> **WHAT THE TASK REQUIRES**: Your answer should be every line from the records that contains "verdi".
★ ★ ★
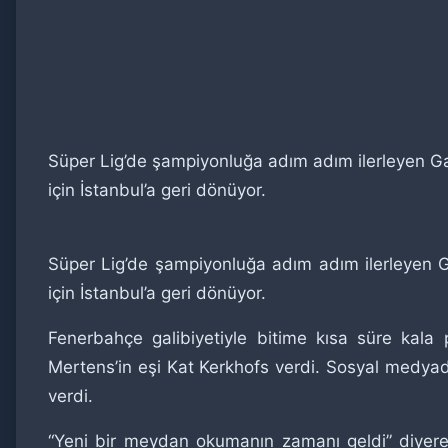
Süper Lig’de şampiyonluğa adım adım ilerleyen Gala
için İstanbul’a geri dönüyor.
Süper Lig’de şampiyonluğa adım adım ilerleyen Gal
için İstanbul’a geri dönüyor.
Fenerbahçe galibiyetiyle bitime kısa süre kala 
Mertens’in eşi Kat Kerkhofs verdi. Sosyal medyada
verdi.
“Yeni bir meydan okumanın zamanı geldi” diyerek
★ ★ ★
> **RESULT BELOW**:
Mertens’in eşi Kat Kerkhofs verdi. Sosyal medyada
verdi.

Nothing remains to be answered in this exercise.